> _About this exercise_: After finding the line containing "Locate an element on the screen." below, please output that line and each following one through the line containing "Find the location", exactly as written.

> _Records for the task_:

==============================

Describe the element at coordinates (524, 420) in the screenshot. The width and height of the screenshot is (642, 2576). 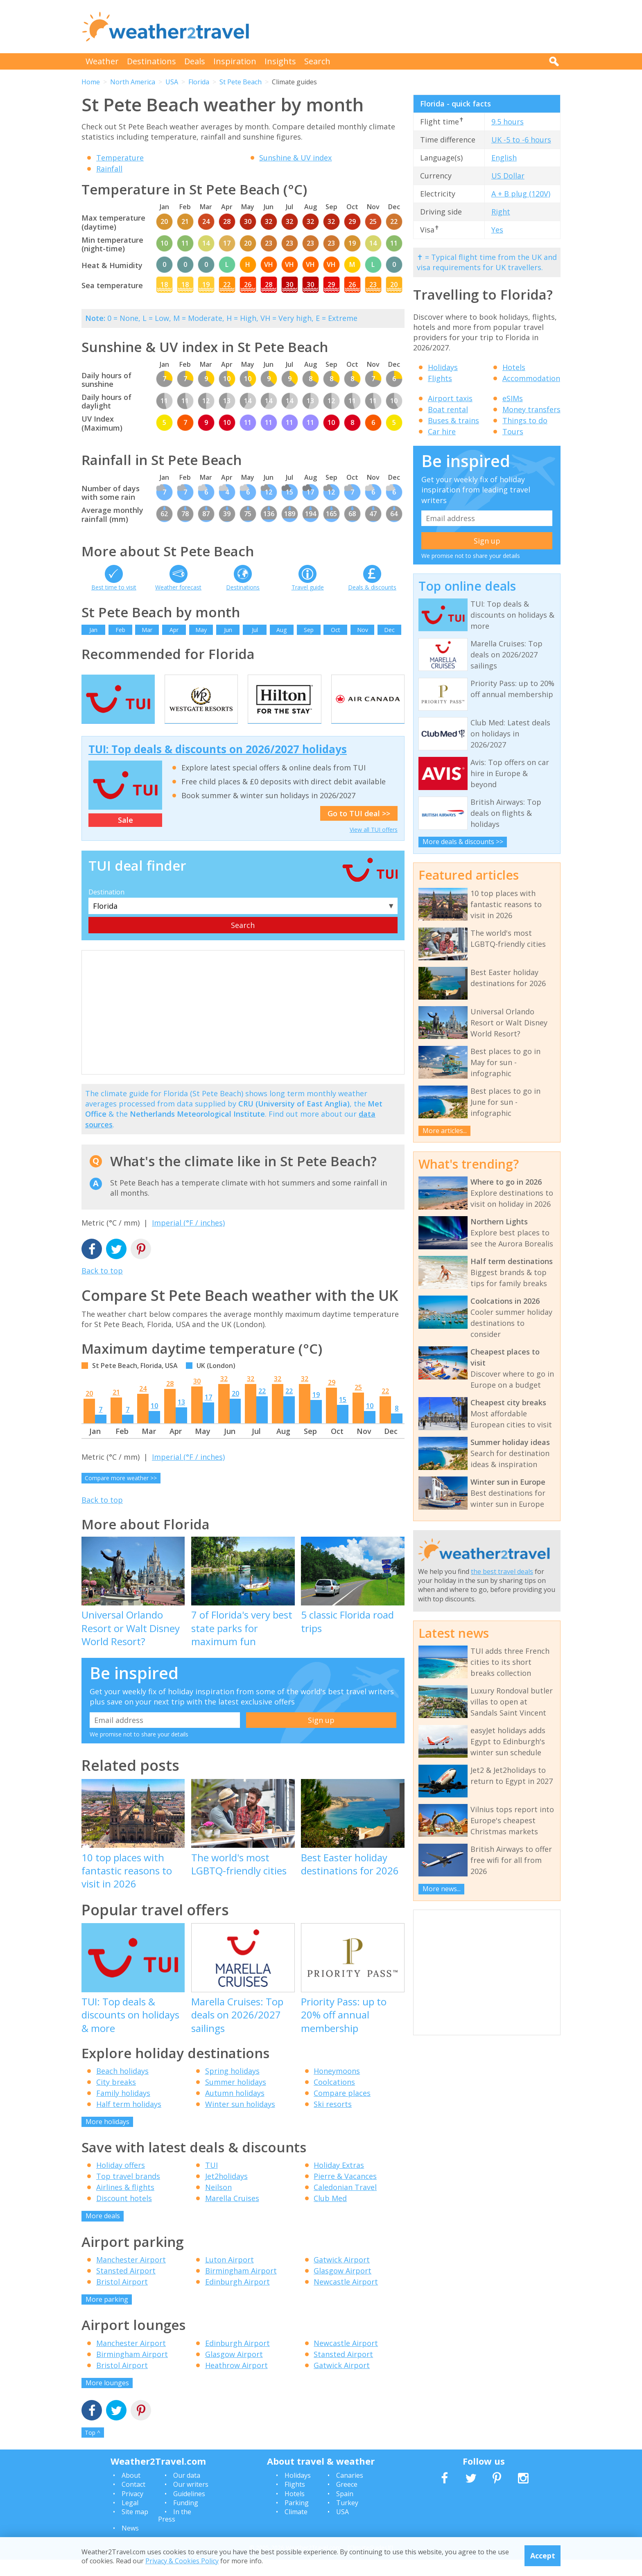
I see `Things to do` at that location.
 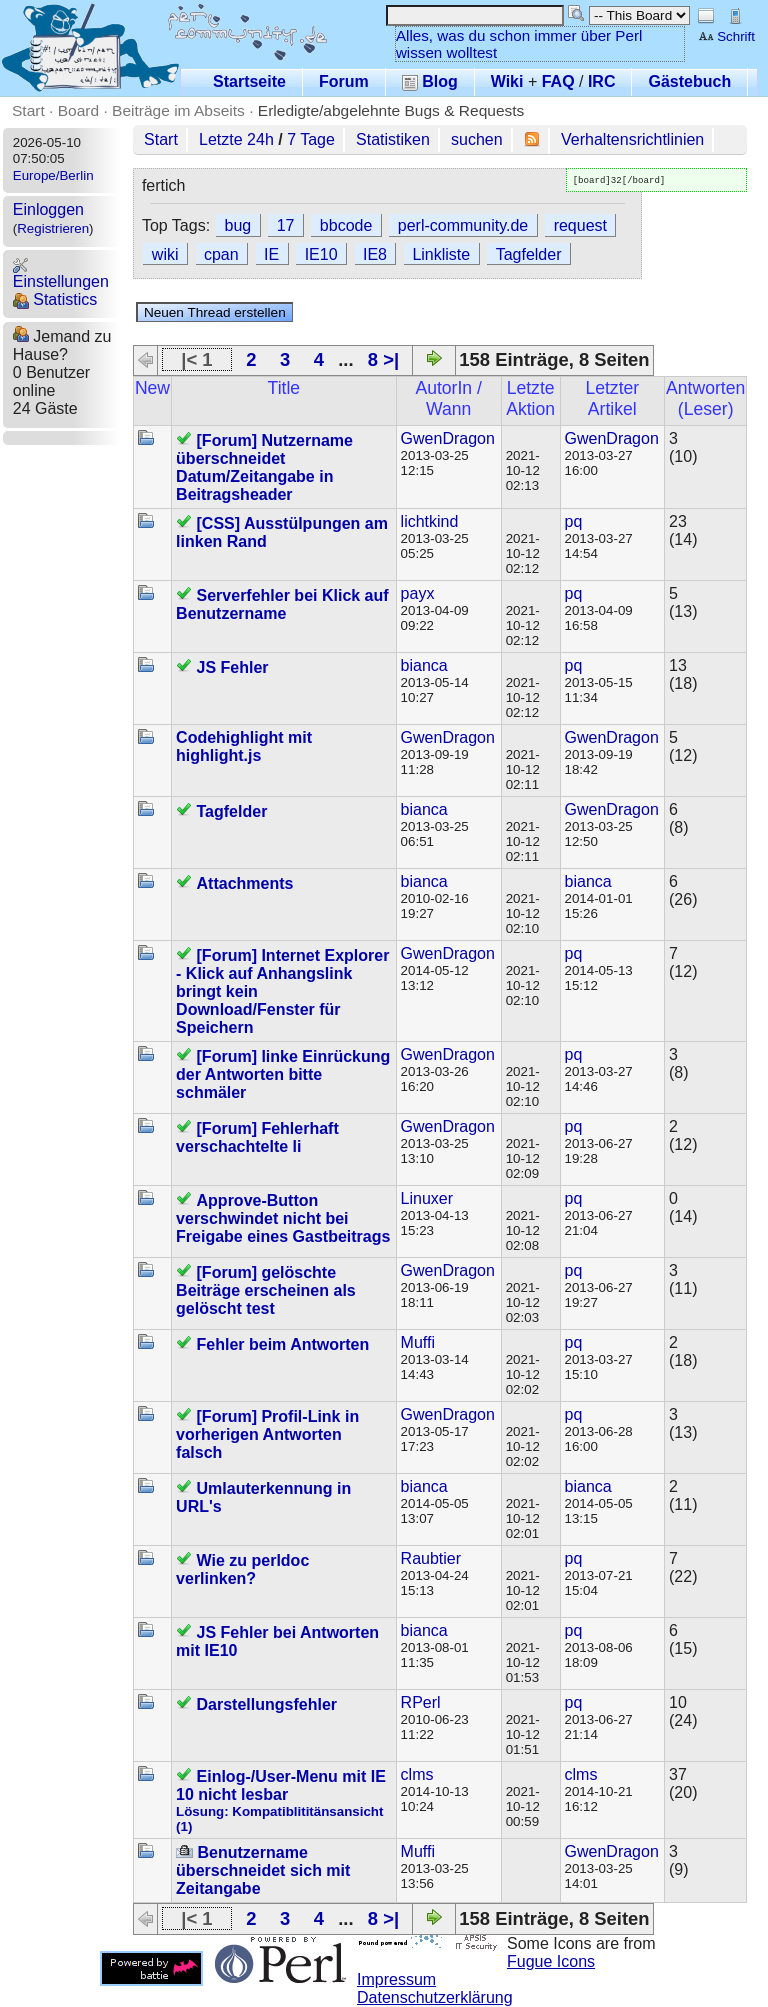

==============================

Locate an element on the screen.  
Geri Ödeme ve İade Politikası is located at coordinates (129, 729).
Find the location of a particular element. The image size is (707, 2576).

==============================

> _Task result_:
Locate an element on the screen.  
Geri Ödeme ve İade Politikası is located at coordinates (129, 729).
Find the location of a particular element. The image size is (707, 2576).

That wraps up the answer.